Surfers Plot Vigilante Shark Cull Off Australia? Seven Great White Sharks Could Be Killed

Officials fear that locals may be planning to “take matters into their own hands” off Byron Bay in Australia, as a contentious debate over culling a local population of sharks reaches a fever pitch.

A community meeting was held on Monday night in the region, according to the Sydney Morning Herald, following an astonishing number of shark sightings and attacks in the area over the last few months. The incidents have reportedly frightened off local beachgoers, having a dramatic impact on tourism and local businesses, according to Ballina shire mayor David Wright.

“I’ve been in Ballina or Byron Bay all my life and I’ve never seen anything like it. People who have surfed every morning for 40 years are not going in. People are pulling out of holidays from caravan parks and other accommodation. If you’ve seen the Mick Fanning footage, that’s happened 10 or 11 times in this area this year.”

The Ballina coastline is currently patrolled by a helicopter on the weekends, which was authorized by the local council. The measure comes after the death of surfer Tadashi Nakahara, who was killed in February, as the Inquisitr previously reported, and a series of other incidents.
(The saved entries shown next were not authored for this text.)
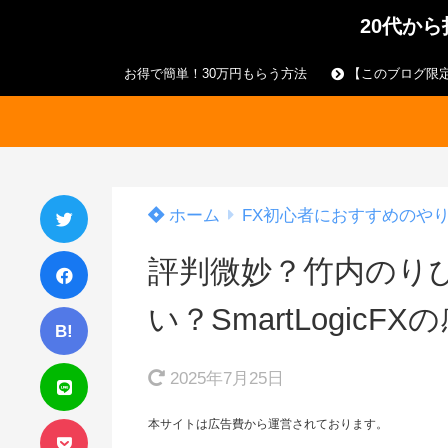
20代か
お得で簡単！30万円もらう方法
【このブログ限定
ホーム
FX初心者におすすめのや
評判微妙？竹内のり
い？SmartLogicFX
B!
2025年7月25日
本サイトは広告費から運営されております。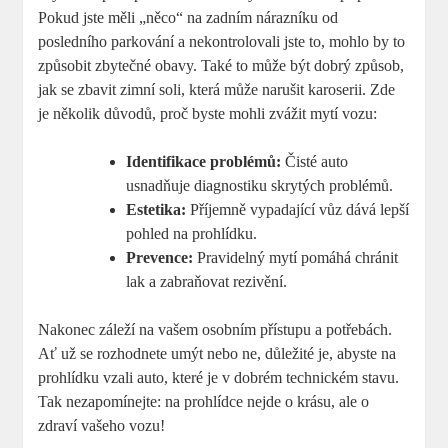
Pokud jste měli „něco“ na zadním nárazníku od
posledního parkování a nekontrolovali jste to, mohlo by to
způsobit zbytečné obavy. Také to může být dobrý způsob,
jak se zbavit zimní soli, která může narušit karoserii. Zde
je několik důvodů, proč byste mohli zvážit mytí vozu:
Identifikace problémů:
Čisté auto
usnadňuje diagnostiku skrytých problémů.
Estetika:
Příjemně vypadající vůz dává lepší
pohled na prohlídku.
Prevence:
Pravidelný mytí pomáhá chránit
lak a zabraňovat rezivění.
Nakonec záleží na vašem osobním přístupu a potřebách.
Ať už se rozhodnete umýt nebo ne, důležité je, abyste na
prohlídku vzali auto, které je v dobrém technickém stavu.
Tak nezapomínejte: na prohlídce nejde o krásu, ale o
zdraví vašeho vozu!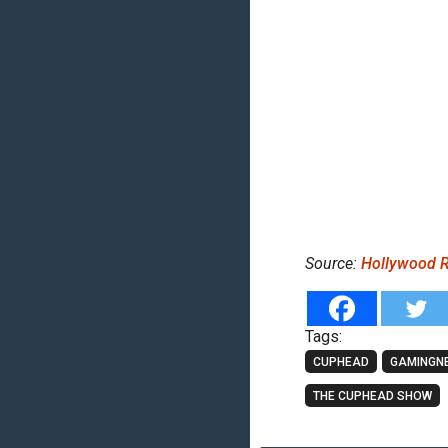
Source:
Hollywood R
Tags:
CUPHEAD
GAMINGN
THE CUPHEAD SHOW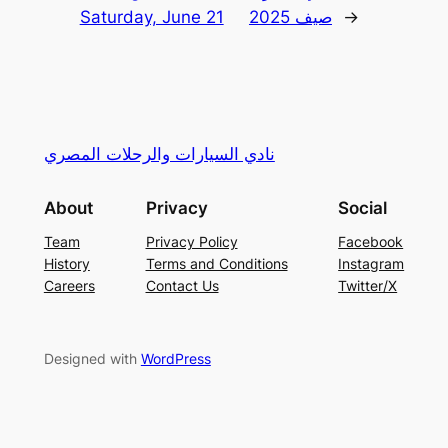
→
صيف 2025
Saturday, June 21
نادي السيارات والرحلات المصري
About
Privacy
Social
Team
Privacy Policy
Facebook
History
Terms and Conditions
Instagram
Careers
Contact Us
Twitter/X
Designed with
WordPress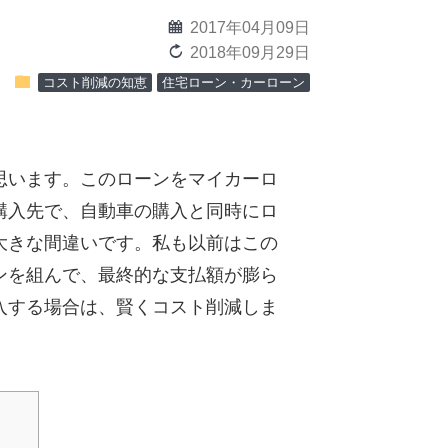
calendar
2017年04月09日
reload
2018年09月29日
folder
コスト削減の知恵
住宅ローン・カーローン
思います。このローンをマイカーロ
購入先で、自動車の購入と同時にロ
大きな間違いです。私も以前はこの
ンを組んで、最終的な支払額が膨ら
入する場合は、賢くコスト削減しま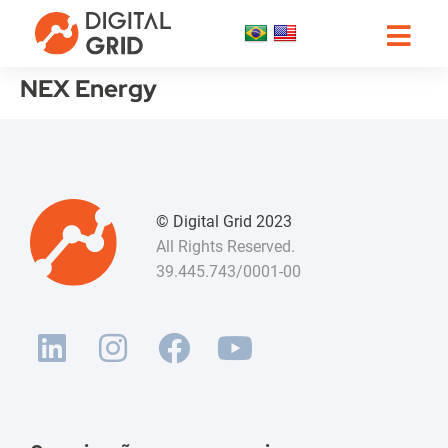
NEX Energy
© Digital Grid 2023
All Rights Reserved.
39.445.743/0001-00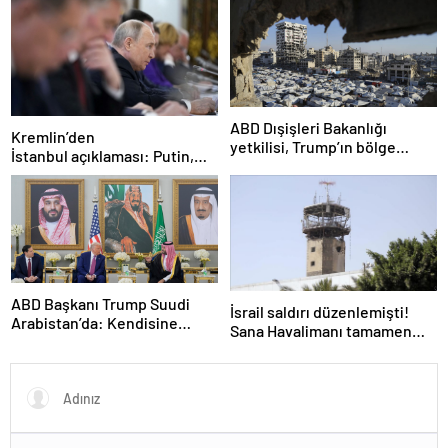
ABD Dışişleri Bakanlığı
Kremlin’den
yetkilisi, Trump’ın bölge
İstanbul açıklaması: Putin,
ziyaretinde Gazze’de
zirveye katılacak mı?
ateşkesin gündemde
olacağını söyledi
ABD Başkanı Trump Suudi
İsrail saldırı düzenlemişti!
Arabistan’da: Kendisine
Sana Havalimanı tamamen
ikram edilen kahveyi içmedi
hizmet dışı kaldı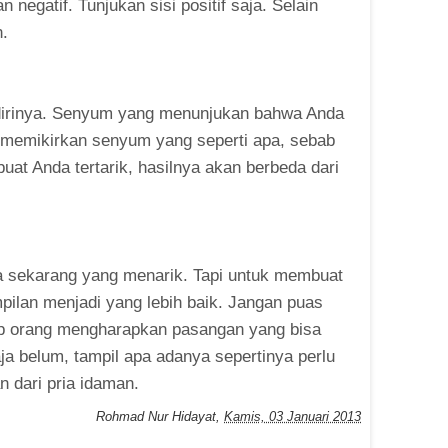
negatif. Tunjukan sisi positif saja. Selain
n.
dirinya. Senyum yang menunjukan bahwa Anda
ng memikirkan senyum yang seperti apa, sebab
at Anda tertarik, hasilnya akan berbeda dari
a sekarang yang menarik. Tapi untuk membuat
mpilan menjadi yang lebih baik. Jangan puas
ap orang mengharapkan pasangan yang bisa
aja belum, tampil apa adanya sepertinya perlu
n dari pria idaman.
Rohmad Nur Hidayat
,
Kamis, 03 Januari 2013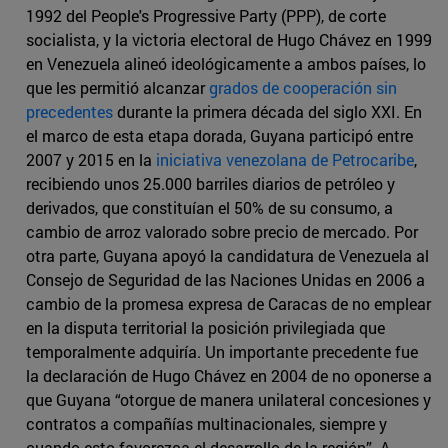
1992 del People's Progressive Party (PPP), de corte
socialista, y la victoria electoral de Hugo Chávez en 1999
en Venezuela alineó ideológicamente a ambos países, lo
que les permitió alcanzar
grados de cooperación sin
precedentes
durante la primera década del siglo XXI. En
el marco de esta etapa dorada, Guyana participó entre
2007 y 2015 en la
iniciativa venezolana de Petrocaribe
,
recibiendo unos 25.000 barriles diarios de petróleo y
derivados, que constituían el 50% de su consumo, a
cambio de arroz valorado sobre precio de mercado. Por
otra parte, Guyana apoyó la candidatura de Venezuela al
Consejo de Seguridad de las Naciones Unidas en 2006 a
cambio de la promesa expresa de Caracas de no emplear
en la disputa territorial la posición privilegiada que
temporalmente adquiría. Un importante precedente fue
la declaración de Hugo Chávez en 2004 de no oponerse a
que Guyana “otorgue de manera unilateral concesiones y
contratos a compañías multinacionales, siempre y
cuando esto favorezca el desarrollo de la región”. A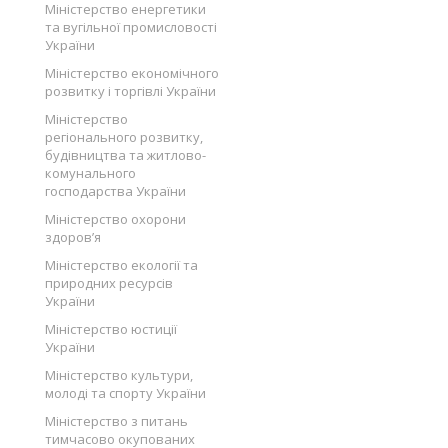
Міністерство енергетики
та вугільної промисловості
України
Міністерство економічного
розвитку і торгівлі України
Міністерство
регіонального розвитку,
будівництва та житлово-
комунального
господарства України
Міністерство охорони
здоров’я
Міністерство екології та
природних ресурсів
України
Міністерство юстиції
України
Міністерство культури,
молоді та спорту України
Міністерство з питань
тимчасово окупованих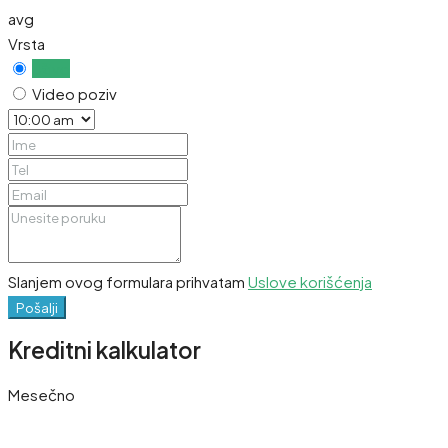
avg
Vrsta
Uživo
Video poziv
Slanjem ovog formulara prihvatam
Uslove korišćenja
Pošalji
Kreditni kalkulator
Mesečno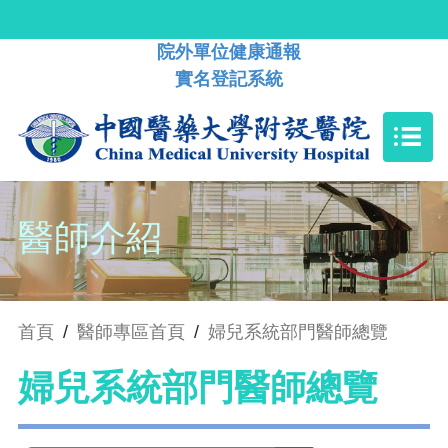
院外單位健康通報
實名登記系統
醫師介紹
首頁
/
醫師專區首頁
/
婦兒系統部門醫師總覽
婦兒系統部門醫師總覽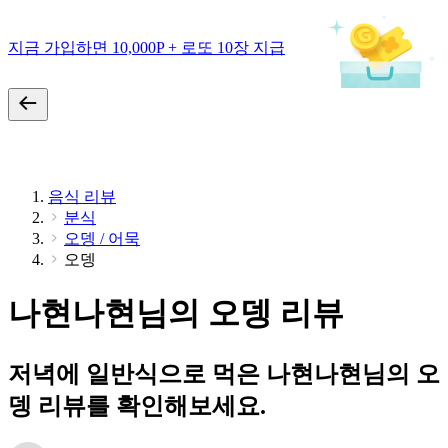
지금 가입하면 10,000P + 로또 10장 지급
음식 리뷰
분식
오뎅 / 어묵
오뎅
나현나현님의 오뎅 리뷰
저녁에 일반식으로 먹은 나현나현님의 오
뎅 리뷰를 확인해보세요.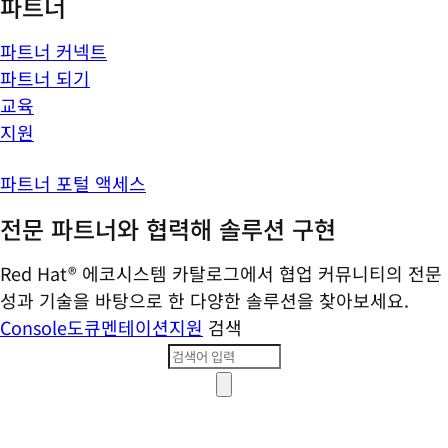
파트너
파트너 커넥트
파트너 되기
교육
지원
파트너 포털 액세스
전문 파트너와 협력해 솔루션 구현
Red Hat® 에코시스템 카탈로그에서 협업 커뮤니티의 전문
성과 기술을 바탕으로 한 다양한 솔루션을 찾아보세요.
Console
도큐멘테이션
지원
검색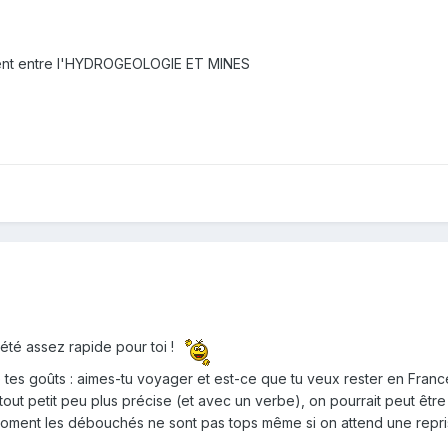
nt entre l'HYDROGEOLOGIE ET MINES
i été assez rapide pour toi !
es goûts : aimes-tu voyager et est-ce que tu veux rester en France ? 
tout petit peu plus précise (et avec un verbe), on pourrait peut être 
 moment les débouchés ne sont pas tops même si on attend une repris
.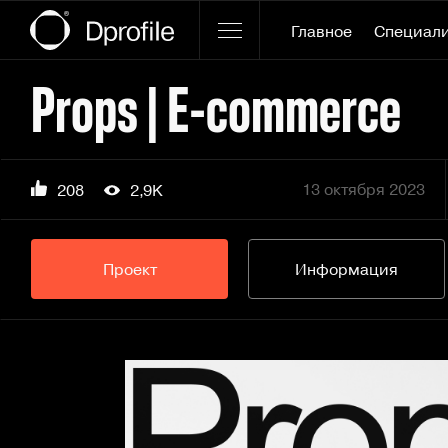
Главное
Специал
Props | E-commerce
13 октября 2023
208
2,9K
Проект
Информация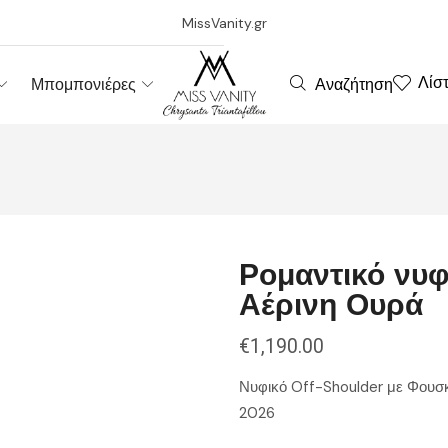
MissVanity.gr
Λίσ
Αναζήτηση
Μπομπονιέρες
Ρομαντικό νυφ
Αέρινη Ουρά
€
1,190.00
Νυφικό Off-Shoulder με Φουσκ
2026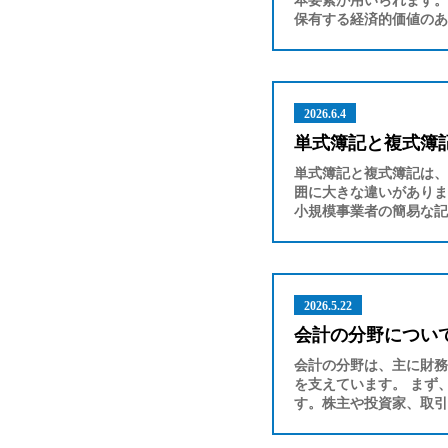
本要素が用いられます。
保有する経済的価値のあ
2026.6.4
単式簿記と複式簿
単式簿記と複式簿記は、
囲に大きな違いがありま
小規模事業者の簡易な記
2026.5.22
会計の分野につい
会計の分野は、主に財務
を支えています。 まず
す。株主や投資家、取引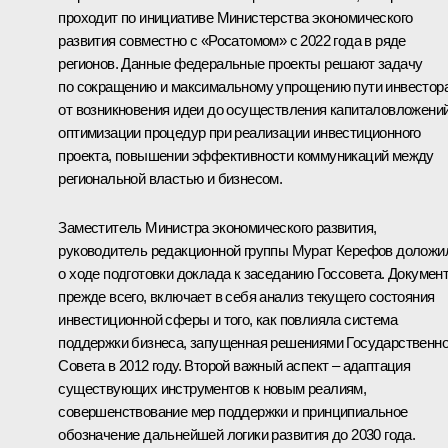
проходит по инициативе Министерства экономического
развития совместно с «Росатомом» с 2022 года в ряде
регионов. Данные федеральные проекты решают задачу
по сокращению и максимальному упрощению пути инвестор
от возникновения идеи до осуществления капиталовложений
оптимизации процедур при реализации инвестиционного
проекта, повышении эффективности коммуникаций между
региональной властью и бизнесом.
Заместитель Министра экономического развития,
руководитель редакционной группы Мурат Керефов доложи
о ходе подготовки доклада к заседанию Госсовета. Документ
прежде всего, включает в себя анализ текущего состояния
инвестиционной сферы и того, как повлияла система
поддержки бизнеса, запущенная решениями Государственно
Совета в 2012 году. Второй важный аспект – адаптация
существующих инструментов к новым реалиям,
совершенствование мер поддержки и принципиальное
обозначение дальнейшей логики развития до 2030 года.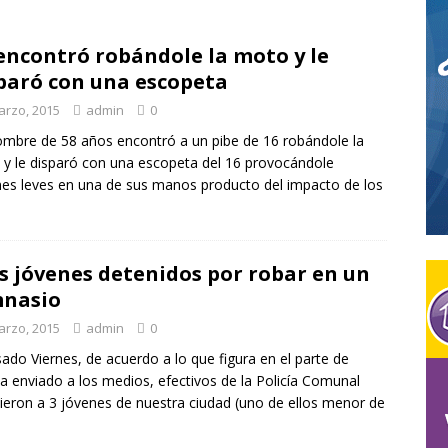
encontró robándole la moto y le
es inconveniente con internet de Nexo21, comunicate que te
paró con una escopeta
7
DESTACADOS
arzo, 2015
admin
0
tación para personal rural en Rauch: para fortalecer el sector
mbre de 58 años encontró a un pibe de 16 robándole la
y le disparó con una escopeta del 16 provocándole
sto
CAMPO
nes leves en una de sus manos producto del impacto de los
s jóvenes detenidos por robar en un
mnasio
arzo, 2015
admin
0
sado Viernes, de acuerdo a lo que figura en el parte de
a enviado a los medios, efectivos de la Policía Comunal
ieron a 3 jóvenes de nuestra ciudad (uno de ellos menor de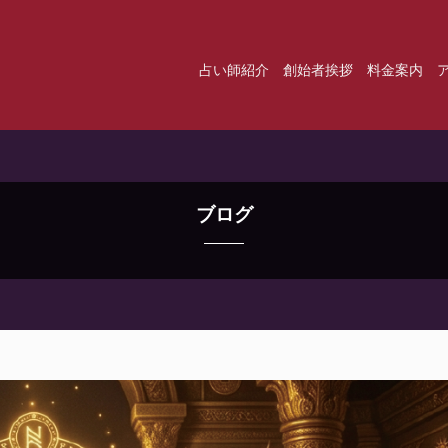
占い師紹介
創始者挨拶
料金案内
ブログ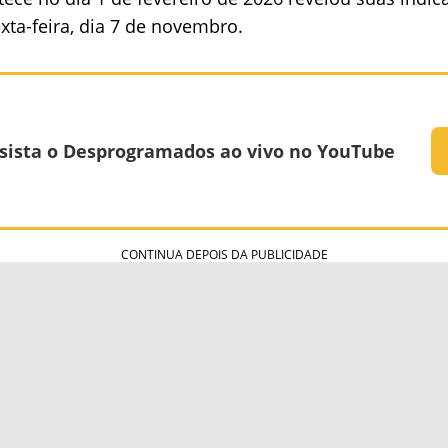
xta-feira, dia 7 de novembro.
sista o Desprogramados ao vivo no YouTube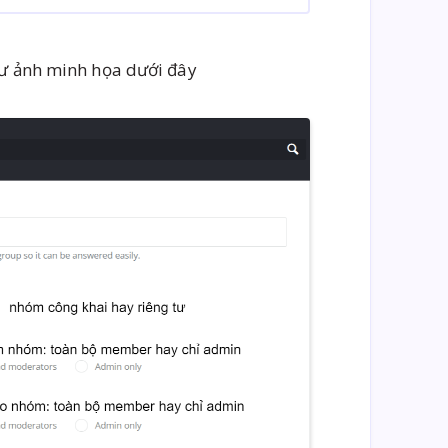
hư ảnh minh họa dưới đây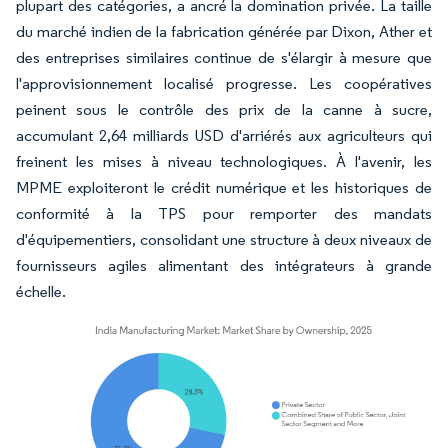
plupart des catégories, a ancré la domination privée. La taille
du marché indien de la fabrication générée par Dixon, Ather et
des entreprises similaires continue de s'élargir à mesure que
l'approvisionnement localisé progresse. Les coopératives
peinent sous le contrôle des prix de la canne à sucre,
accumulant 2,64 milliards USD d'arriérés aux agriculteurs qui
freinent les mises à niveau technologiques. À l'avenir, les
MPME exploiteront le crédit numérique et les historiques de
conformité à la TPS pour remporter des mandats
d'équipementiers, consolidant une structure à deux niveaux de
fournisseurs agiles alimentant des intégrateurs à grande
échelle.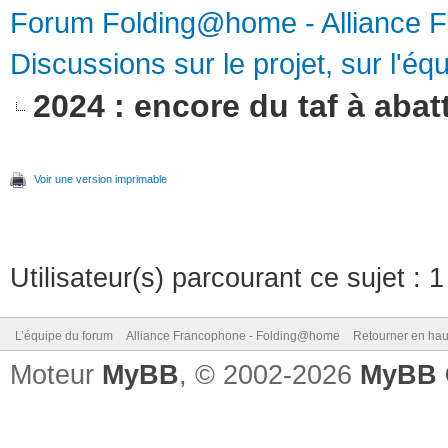
Forum Folding@home - Alliance 
Discussions sur le projet, sur l'équ
2024 : encore du taf à abatt
Voir une version imprimable
Utilisateur(s) parcourant ce sujet : 1 
L’équipe du forum
Alliance Francophone - Folding@home
Retourner en hau
Moteur
MyBB
, © 2002-2026
MyBB 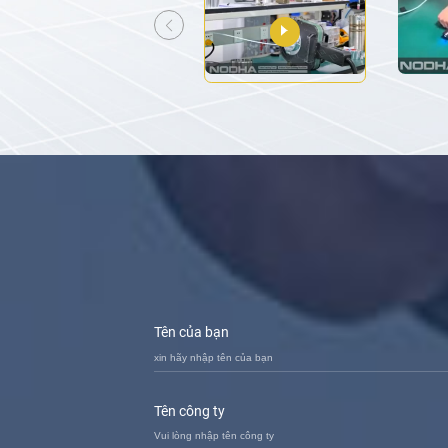
Tên của bạn
Tên công ty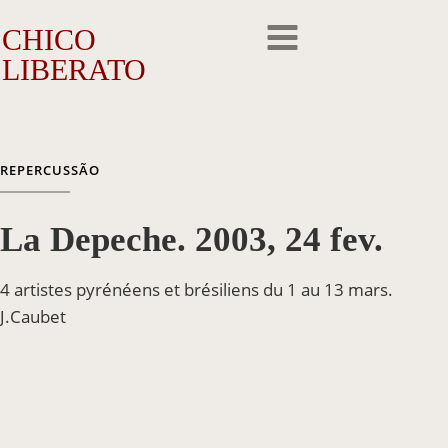
CHICO
LIBERATO
O Artista
REPERCUSSÃO
A Trajetória
La Depeche. 2003, 24 fev.
A Obra
Outros Feitos
4 artistes pyrénéens et brésiliens du 1 au 13 mars.
J.Caubet
Reconhecimento
Repercussão
Galeria de Fotos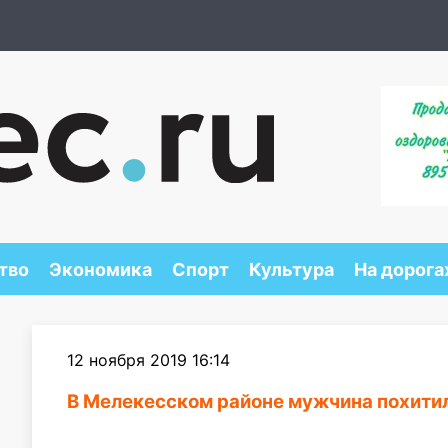
тво
Экономика
Спорт
Культура
На дорога
12 ноября 2019 16:14
В Мелекесском районе мужчина похити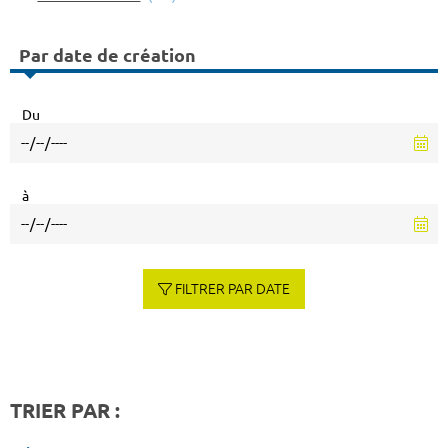
Par date de création
Du
à
FILTRER PAR DATE
TRIER PAR :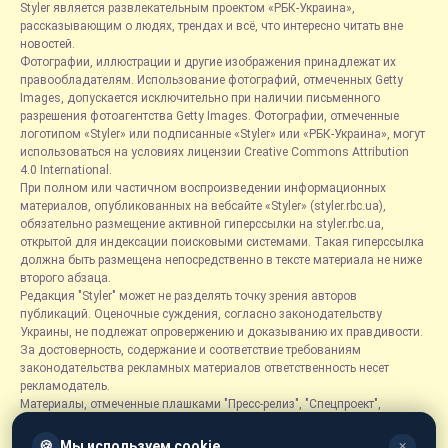
Styler является развлекательным проектом «РБК-Украина»,
рассказывающим о людях, трендах и всё, что интересно читать вне
новостей.
Фотографии, иллюстрации и другие изображения принадлежат их
правообладателям. Использование фотографий, отмеченных Getty
Images, допускается исключительно при наличии письменного
разрешения фотоагентства Getty Images. Фотографии, отмеченные
логотипом «Styler» или подписанные «Styler» или «РБК-Украина», могут
использоваться на условиях лицензии Creative Commons Attribution
4.0 International.
При полном или частичном воспроизведении информационных
материалов, опубликованных на вебсайте «Styler» (styler.rbc.ua),
обязательно размещение активной гиперссылки на styler.rbc.ua,
открытой для индексации поисковыми системами. Такая гиперссылка
должна быть размещена непосредственно в тексте материала не ниже
второго абзаца.
Редакция "Styler" может не разделять точку зрения авторов
публикаций. Оценочные суждения, согласно законодательству
Украины, не подлежат опровержению и доказыванию их правдивости.
За достоверность, содержание и соответствие требованиям
законодательства рекламных материалов ответственность несет
рекламодатель.
Материалы, отмеченные плашками "Пресс-релиз", "Спецпроект",
"Партнерский материал", "Promo", "Благотворительность" и "Резонанс",
размещаются на правах рекламы.
🍪
Мы используем cookie
✕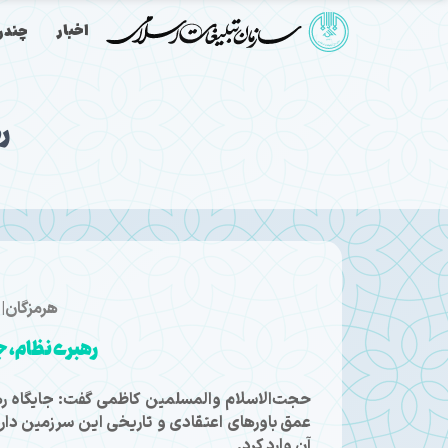
اخبار
چندرس
ر
هرمزگان| 
رهبری نظام، ج
حجت‌الاسلام والمسلمین کاظمی گفت: جایگاه رهب
عمق باورهای اعتقادی و تاریخی این سرزمین دار
آن وارد کرد.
Eleven others have been attacked in the region, including bodyboarder Matt Lee and surfer Craig Ison, both of whom are still hospitalized following their shark encounters.

So far, the helicopter crew has identified no less than seven great white sharks, which regularly patrol the shoreline. They range in length from three to five meters, and have been sighted within 20 meters of surfers at Boulders Beach on five different occasions over the last two weeks. Earlier this year, another white shark closed beaches in the region, and lifeguards asserted that it was “of a size not before seen” off their coastline.

“That could have been five more tragedies if we didn’t have the helicopter,” Wright pointed out.

The mayor fears that a vigilante group of local surfers could begin killing sharks in their own cull if measures aren’t taken, as the Daily Mail reports. On Tuesday, he wrote the the Department of Primary Industries, requesting that researchers be sent to the area to determine why so many sharks are present there.

Two hundred people were reportedly on hand for Monday’s meeting, and of those, 95 percent voted in favor of a controlled shark cull that would target animals that have caused issues. This could potentially include the seven great white sharks spotted off the coast. Despite local concerns, the state government has reportedly ruled out shark culls for the near future, and has no plans to change their stance.